Né motivazioni, aggiungerei, è irrilevante che la tragedia avvenga in Yemen o in Cina, che la gente protesti contro un regime o un altro, ciò che conta, e ben lo rileva Sullivan, è la natura “profondamente iconica” della foto in quanto medium che non ha altro mezzo per raccontare che l’immagine.
Ed infatti l’immagine di Samuel Aranda racconta, con elegante anonimità ed estetizzante freddezza, una “sofferenza umana” ed una “compassione” senza tempo e senza luogo, non evitando, tuttavia, di indurci a pensare che con lo stesso risultato un bravo fotografo avrebbe potuto realizzare quello scatto nel chiuso di uno studio in una qualunque parte del mondo.

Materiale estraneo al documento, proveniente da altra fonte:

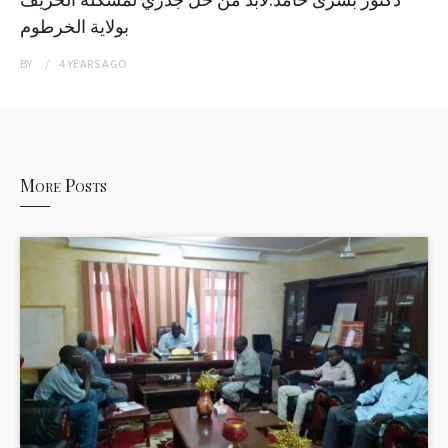
بولاية الخرطوم
BY
4 YEARS
AGO
More Posts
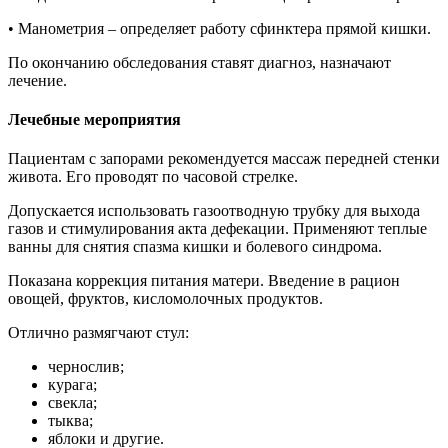
• Манометрия – определяет работу сфинктера прямой кишки.
По окончанию обследования ставят диагноз, назначают
лечение.
Лечебные мероприятия
Пациентам с запорами рекомендуется массаж передней стенки
живота. Его проводят по часовой стрелке.
Допускается использовать газоотводную трубку для выхода
газов и стимулирования акта дефекации. Применяют теплые
ванны для снятия спазма кишки и болевого синдрома.
Показана коррекция питания матери. Введение в рацион
овощей, фруктов, кисломолочных продуктов.
Отлично размягчают стул:
чернослив;
курага;
свекла;
тыква;
яблоки и другие.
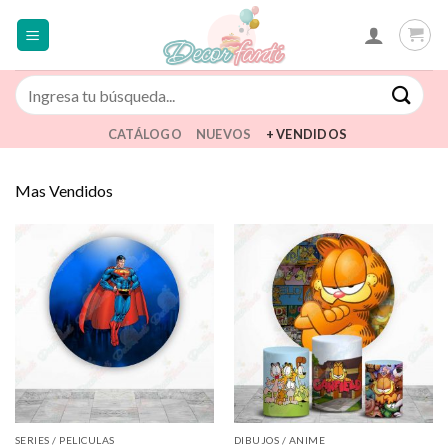
Saltar
al
contenido
Buscar
por:
CATÁLOGO
NUEVOS
+ VENDIDOS
Mas Vendidos
SERIES / PELICULAS
DIBUJOS / ANIME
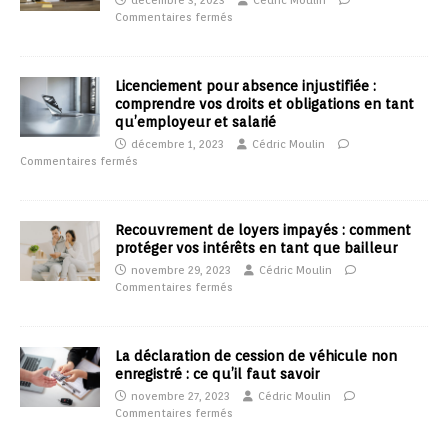
décembre 3, 2023
Cédric Moulin
Commentaires fermés
Licenciement pour absence injustifiée :
comprendre vos droits et obligations en tant
qu’employeur et salarié
décembre 1, 2023
Cédric Moulin
Commentaires fermés
Recouvrement de loyers impayés : comment
protéger vos intérêts en tant que bailleur
novembre 29, 2023
Cédric Moulin
Commentaires fermés
La déclaration de cession de véhicule non
enregistré : ce qu’il faut savoir
novembre 27, 2023
Cédric Moulin
Commentaires fermés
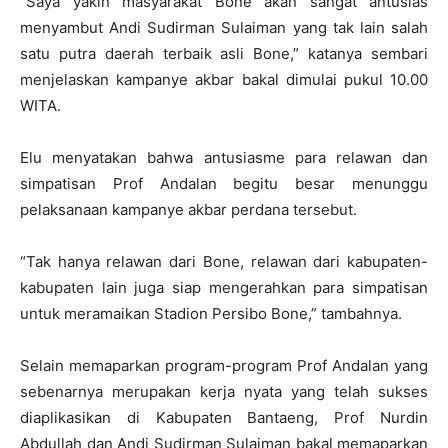
“Saya yakin masyarakat Bone akan sangat antusias
menyambut Andi Sudirman Sulaiman yang tak lain salah
satu putra daerah terbaik asli Bone,” katanya sembari
menjelaskan kampanye akbar bakal dimulai pukul 10.00
WITA.
Elu menyatakan bahwa antusiasme para relawan dan
simpatisan Prof Andalan begitu besar menunggu
pelaksanaan kampanye akbar perdana tersebut.
“Tak hanya relawan dari Bone, relawan dari kabupaten-
kabupaten lain juga siap mengerahkan para simpatisan
untuk meramaikan Stadion Persibo Bone,” tambahnya.
Selain memaparkan program-program Prof Andalan yang
sebenarnya merupakan kerja nyata yang telah sukses
diaplikasikan di Kabupaten Bantaeng, Prof Nurdin
Abdullah dan Andi Sudirman Sulaiman bakal memaparkan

Nella penombra di quella stanza, lo sfondo stranamente immacolato, un uomo forse malato (manca ogni apparente segno di ferite), con un tatuaggio bene in vista, una donna avvolta nel niquab che indossa abbaglianti guanti bianchi, non giunge l’eco della tragedia che si consuma all’esterno, la sofferenza è congelata nell’eleganza della composizione che bandisce ogni dettaglio macabro, niente sangue, niente bende, niente ferite sul corpo nudo e pulito di un ribelle reduce da cruenti scontri di piazza, niente emozione e disperazione sui volti volutamente celati dei due protagonisti.
L’immagine, fortemente simbolica e vagamente impersonale, appare decontestualizzata rispetto alle circostanze entro le quali viene collocata, il che potrebbe essere una scelta, se non collidesse con la valenza “fotogiornalistica” che motiva l’attribuzione del premio e con le intenzioni della fondazione che la vorrebbero legata ad un "evento" e ad "una situazione di grande rilievo giornalistico", nella fattispecie un evento di guerra del quale l'inviato del New York Times è stato testimone e cronista in tempo reale.
Infatti, tutto si può dire di questa foto tranne che appaia come documento emblematico di un estemporaneo qui-e-ora fermato dal fotografo in una situazione di emergenza come può essere una sommossa popolare.
Grande assente, l'evento che la foto vorrebbe celebrare.
Elegante esercizio di stile, densa di citazioni, abilmente ed artificiosamente costruita, chiaramente posata con più di una concessione alla valenza estetica della scena, forse sottoposta ad abili fotoritocchi, questa immagine è la rilettura intellettualistica di una ‘pietà’ michelangiolesca rieditata in chiave moderna, una ‘deposizione’ classicheggiante, pedissequa e stucchevole, dove il corpo che, nell’abbandono della morte, si affida all’abbraccio compassionevole di un altro essere umano replica freddamente canoni compositivi predefiniti (persino la composizione piramidale leonardesca!)
Urge una seria riflessione sul senso della fotografia, ma soprattutto dei premi che pretenderebbero di formare l'opinione su di essa.